Industry research body ASTRAEA is nearing approval to fly unmanned air vehicles (UAV) in any airspace as years of development begin to bear fruit.

At a Farnborough briefing ASTRAEA (autonomous system technology related airborne evaluation and assessment) steering group chairman Simon Jewell says that the initial period of UAV operation felt like the early days of motoring where cars were required to have a man walking ahead of them waving a red flag.

The programme has now reached the stage where the technology is ready, and industry has to work with the regulators to define the parameters and guidelines within which UAVs will be allowed to operate freely in various airspace categories.

Simon Jewell

Simon Jewell

BillyPix

This phase, known as 3A, will be complete in mid-2015, when the final phase – 3B – will start, says Jewell.

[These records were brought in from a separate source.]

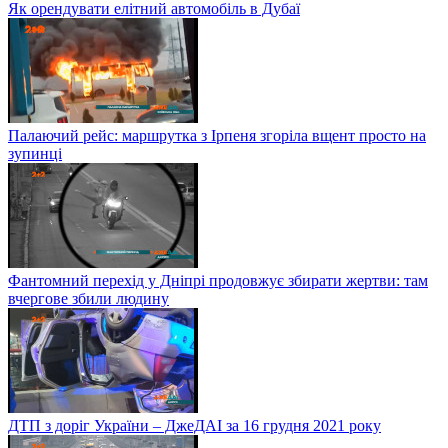
Як орендувати елітний автомобіль в Дубаї
Палаючий рейс: маршрутка з Ірпеня згоріла вщент просто на
зупинці
Фантомний перехід у Дніпрі продовжує збирати жертви: там
вчергове збили людину
ДТП з доріг України – ДжеДАІ за 16 грудня 2021 року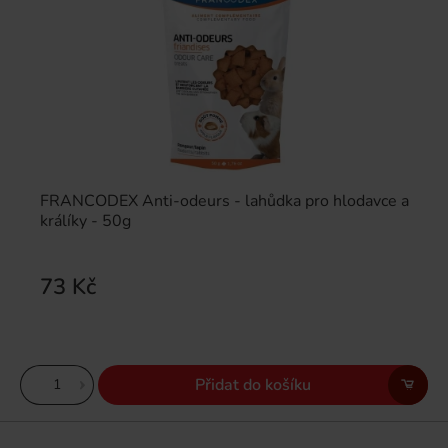
FRANCODEX Anti-odeurs - lahůdka pro hlodavce a
králíky - 50g
73 Kč
Přidat do košíku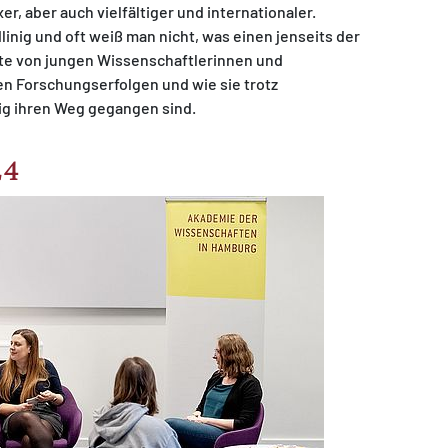
r, aber auch vielfältiger und internationaler.
inig und oft weiß man nicht, was einen jenseits der
hte von jungen Wissenschaftlerinnen und
en Forschungserfolgen und wie sie trotz
ig ihren Weg gegangen sind.
24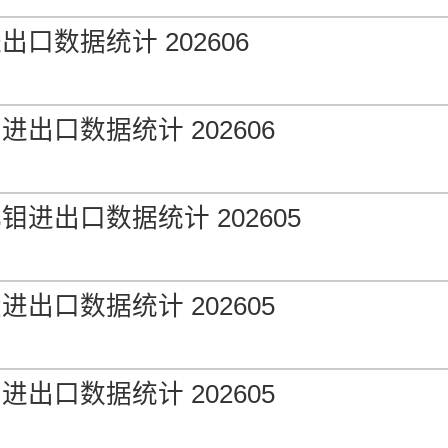
口数据统计 202606
出口数据统计 202606
钼进出口数据统计 202605
出口数据统计 202605
出口数据统计 202605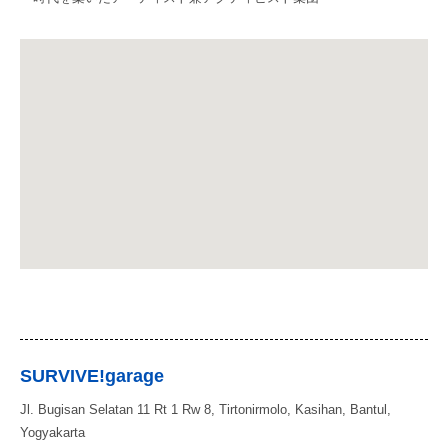
SURVIVE!garage
Jl. Bugisan Selatan 11 Rt 1 Rw 8, Tirtonirmolo, Kasihan, Bantul,
Yogyakarta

ASTRAEA programme director Lambert Dopping-Hepenstal that phase will mainly be about proving systems integrity and gathering performance data to back up regulatory decisions.

Important issues include the reliability and integrity of the ground-air piloting datalink, and the ability of the UAV itself to operate autonomously among other traffic if the datalink fails, even momentarily.

The holy grail for UAVs is to be allowed to operate in uncontrolled visual flight rules (VFR) airspace where other traffic is autonomous and not flight-planned.

While initial operations in the more ordered instrument flight rules controlled airspace are expected to be carried out next year, UAV initial operations in VFR airspace is not expected until the end of 2018, and operations will have evolved to complete maturity and unquestioning acceptance by 2028.

Dopping-Hepenstal points out that sense-and-avoid technology perfected during this phase will translate usefully into manned aircraft, particularly general aviation types operating in uncontrolled VFR airspace, because pilots can be made aware of potential conflicts.

ASTRAEA programme partner companies include Airbus Defence and Space, AOS, BAE Systems, Cobham, Qinetiq, Rolls-Royce, Thales, and more than 100 universities and small/medium enterprises.